Regional branch of V.I. Romanovsky Institute of Mathematics of Uzbekistan Academy of Sciences in Khorezm region was organized according to the paragraph 17 of the Decree of the President of the Republic of Uzbekistan dated May 7, 2020 No DP-4708. In accordance with Annex 2 of this Decree, the department involves 10 research staff and the office of the department is located at the Urgench State University. Currently, DSc. S.A. Imamkulov is head of the department. In the department, Academician A. Sadullaev, DSc. G. Urazboev, leading researcher B.Babajanov, senior researchers Z.Ibragimov, U.Xoitmetov, A.Atamuratov, B.Yusupov, A.Babadjanova and junior researcher Sh. Atanazarova also conduct scientific activities.

The department is currently conducting research in the following areas:

- Non-associative Lie and Leibniz algebras and their local derivation;

- Analytical continuation of functions in multidimensional complex space;

- Complex potentials and its application;

- Theory of analytical functions in parabolic polynomials;

- Direct and inverse spectral problems for differential operators and their applications.

- Local and 2-local derivations and automorphisms on Leibniz algebras;

- Investigation of functions with one-dimensional holomorphic continuity in multidimensional complex space;

- Study of the class of α-separat-subharmonic functions;

- Approximation of analytical functions to simple functions (polynomials) in parabolic polynomials.

- Determined metric charakteristics of removable singularity sets of m-subharmonic and α-subharmonic functions.

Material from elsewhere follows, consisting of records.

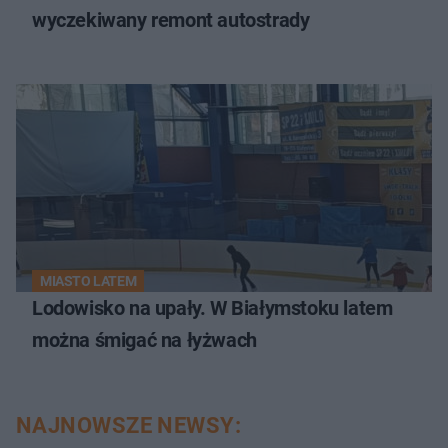
wyczekiwany remont autostrady
MIASTO LATEM
Lodowisko na upały. W Białymstoku latem
można śmigać na łyżwach
NAJNOWSZE NEWSY:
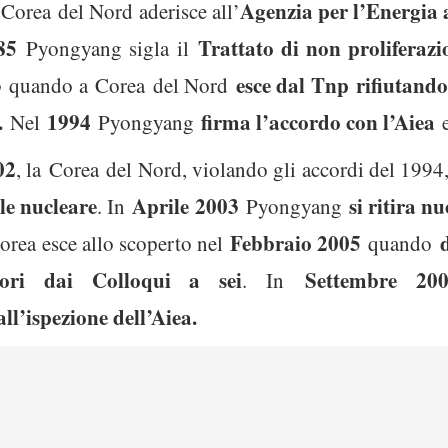
Agenzia per l’Energia 
a
Corea
del Nord aderisce all’
85
Trattato di non proliferaz
Pyongyang sigla il
3
esce dal Tnp
rifiutando
quando a
Corea
del Nord
.
1994
firma l’accordo con l’Aiea
Nel
Pyongyang
e
02
, la
Corea
del Nord, violando gli accordi del 1994
ale nucleare
Aprile 2003
si ritira n
. In
Pyongyang
Febbraio 2005
orea esce allo scoperto nel
quando
ori dai Colloqui a sei
Settembre 20
. In
ll’ispezione dell’Aiea.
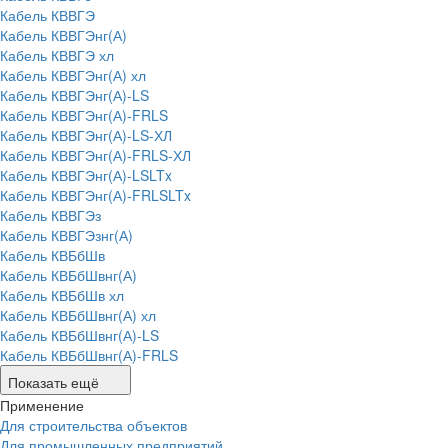
Кабель КВВГЭ
Кабель КВВГЭнг(А)
Кабель КВВГЭ хл
Кабель КВВГЭнг(А) хл
Кабель КВВГЭнг(А)-LS
Кабель КВВГЭнг(А)-FRLS
Кабель КВВГЭнг(А)-LS-ХЛ
Кабель КВВГЭнг(А)-FRLS-ХЛ
Кабель КВВГЭнг(А)-LSLTx
Кабель КВВГЭнг(А)-FRLSLTx
Кабель КВВГЭз
Кабель КВВГЭзнг(А)
Кабель КВБбШв
Кабель КВБбШвнг(А)
Кабель КВБбШв хл
Кабель КВБбШвнг(А) хл
Кабель КВБбШвнг(А)-LS
Кабель КВБбШвнг(А)-FRLS
Показать ещё
Применение
Для строительства объектов
Для промышленных предприятий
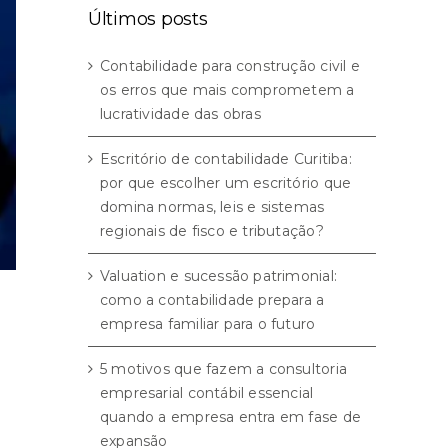
Últimos posts
Contabilidade para construção civil e
os erros que mais comprometem a
lucratividade das obras
Escritório de contabilidade Curitiba:
por que escolher um escritório que
domina normas, leis e sistemas
regionais de fisco e tributação?
Valuation e sucessão patrimonial:
como a contabilidade prepara a
empresa familiar para o futuro
5 motivos que fazem a consultoria
empresarial contábil essencial
quando a empresa entra em fase de
expansão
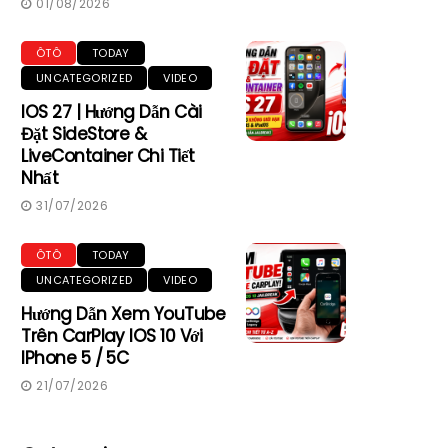
01/08/2026
ÔTÔ
TODAY
UNCATEGORIZED
VIDEO
IOS 27 | Hướng Dẫn Cài
Đặt SideStore &
LiveContainer Chi Tiết
Nhất
31/07/2026
ÔTÔ
TODAY
UNCATEGORIZED
VIDEO
Hướng Dẫn Xem YouTube
Trên CarPlay IOS 10 Với
IPhone 5 / 5C
21/07/2026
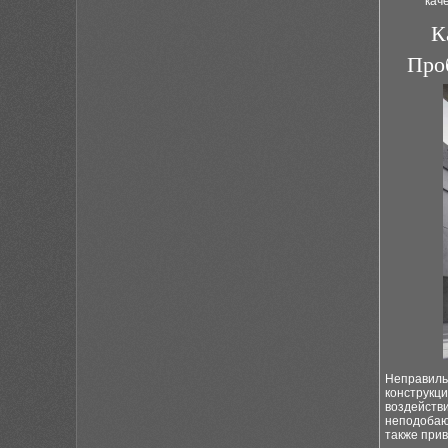
кач
К
Про
Неправиль
конструкци
воздейств
неподобающ
также прив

-It is proved an analogue of Osgood-Brown theorem for separately harmonic functions.  It is proved several theorems about properties of  removable singular sets of separately harmonic functions

It is proved real analytic version of  Hartogs’s theorem about analytic extension along fixed directions and real analytic version of well-known Forellies theorem.  Here although real analytic function admits real analytic extension along each line, it doesn’t have to be real analytic on domain that is formed by union of all such lines. But even so we can give total description of structure of the set where function is not real analytic.

-Determined conditions of regular parabolicity of complements of  Weierstrass algebroidal sets in complex spaces. Given description of polynomials on this type of manifolds.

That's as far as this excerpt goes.